Eric Roby published an engineering-focused breakdown of the AI agent infrastructure stack on his Brain Bytes Substack Monday, mapping six discrete layers and two vertical rails that define how production agent systems are built in 2026. The piece updates Letta’s 2024 agent-stack diagram and Paolo Perrone’s 2026 O’Reilly revision with a backend engineer’s perspective on where teams should and should not invest.
The Six Layers
Roby’s stack runs bottom to top:
Layer 6: Models and Inference. The foundation. Roby notes that production agents in 2026 rarely use a single model. The pattern is model routing, sending each request to the cheapest model that can handle it: small models for classification and triage, frontier models for hard reasoning, dedicated models for embedding and evaluation.
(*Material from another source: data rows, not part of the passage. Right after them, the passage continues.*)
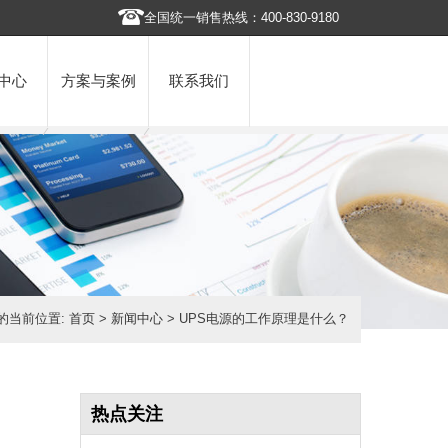
全国统一销售热线：400-830-9180
中心
方案与案例
联系我们
的当前位置:
首页
>
新闻中心
> UPS电源的工作原理是什么？
热点关注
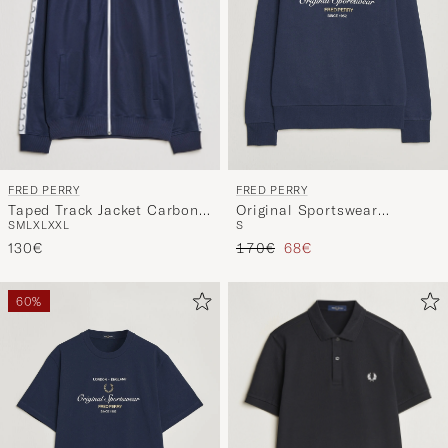
FRED PERRY
FRED PERRY
Taped Track Jacket Carbon
Original Sportswear
S
M
L
XL
XXL
S
blue
Sweatshirt Tennis Blue
Regulärer Preis
Reduzierter Preis
130€
170€
68€
60%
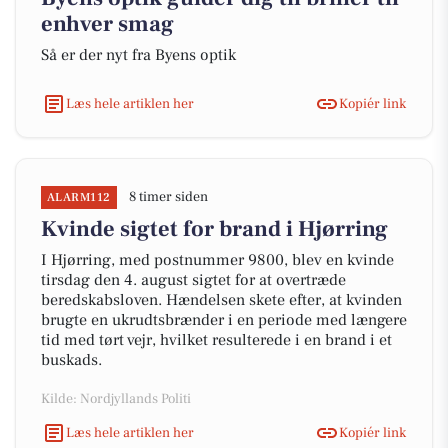
enhver smag
Så er der nyt fra Byens optik
Læs hele artiklen her
Kopiér link
8 timer siden
ALARM112
Kvinde sigtet for brand i Hjørring
I Hjørring, med postnummer 9800, blev en kvinde
tirsdag den 4. august sigtet for at overtræde
beredskabsloven. Hændelsen skete efter, at kvinden
brugte en ukrudtsbrænder i en periode med længere
tid med tørt vejr, hvilket resulterede i en brand i et
buskads.
Kilde: Nordjyllands Politi
Læs hele artiklen her
Kopiér link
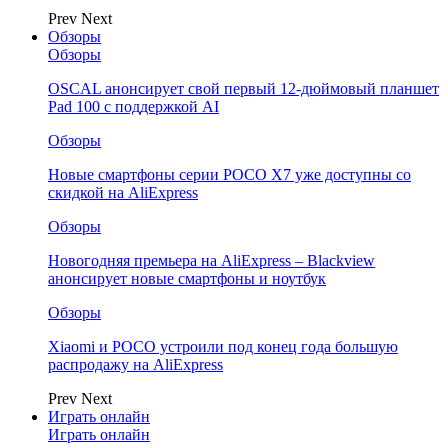
Prev
Next
Обзоры
Обзоры
OSCAL анонсирует свой первый 12-дюймовый планшет
Pad 100 с поддержкой AI
Обзоры
Новые смартфоны серии POCO X7 уже доступны со
скидкой на AliExpress
Обзоры
Новогодняя премьера на AliExpress – Blackview
анонсирует новые смартфоны и ноутбук
Обзоры
Xiaomi и POCO устроили под конец года большую
распродажу на AliExpress
Prev
Next
Играть онлайн
Играть онлайн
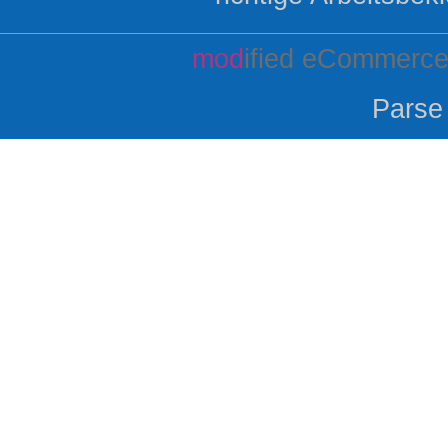
mod
ified eCommerce
Parse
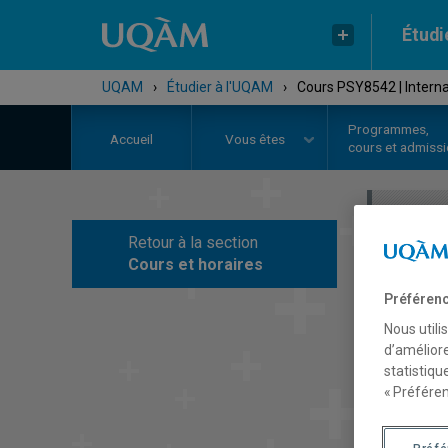
Étudi
UQAM
›
Étudier à l'UQAM
›
Cours PSY8542 | Internat
Programmes,
Accueil
Vous êtes
cours et admiss
Retour à la section
C
Cours et horaires
Préférenc
Nous utili
d’améliore
statistiqu
« Préféren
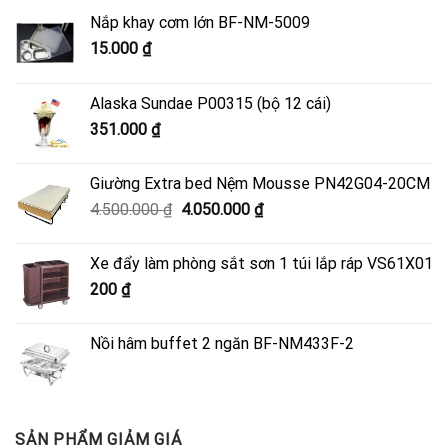
Nắp khay cơm lớn BF-NM-5009
15.000
₫
Alaska Sundae P00315 (bộ 12 cái)
351.000
₫
Giường Extra bed Nệm Mousse PN42G04-20CM
Giá
Giá
4.500.000
₫
4.050.000
₫
gốc
hiện
là:
tại
Xe đẩy làm phòng sắt sơn 1 túi lắp ráp VS61X01
4.500.000 ₫.
là:
200
₫
4.050.000 ₫.
Nồi hâm buffet 2 ngăn BF-NM433F-2
SẢN PHẨM GIẢM GIÁ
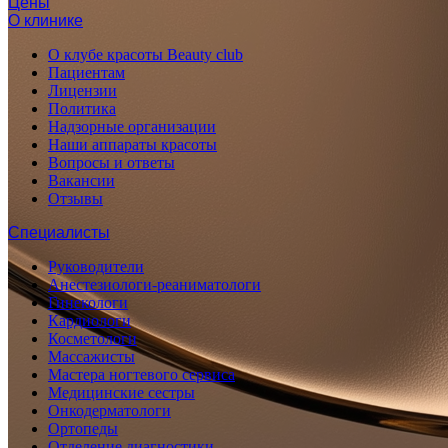
Цены
О клинике
О клубе красоты Beauty club
Пациентам
Лицензии
Политика
Надзорные организации
Наши аппараты красоты
Вопросы и ответы
Вакансии
Отзывы
Специалисты
Руководители
Анестезиологи-реаниматологи
Гинекологи
Кардиологи
Косметологи
Массажисты
Мастера ногтевого сервиса
Медицинские сестры
Онкодерматологи
Ортопеды
Отделение диагностики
Layer 5: Tools and MCP. How agents act on the outside world. This layer did not exist as a distinct category 14 months ago. Anthropic launched MCP (Model Context Protocol) on November 25, 2024, and it has since become the standard protocol for tool connectivity. Roby highlights the math it fixes: N agents and M tools previously required N times M custom connectors. With a shared protocol, the requirement drops to N plus M.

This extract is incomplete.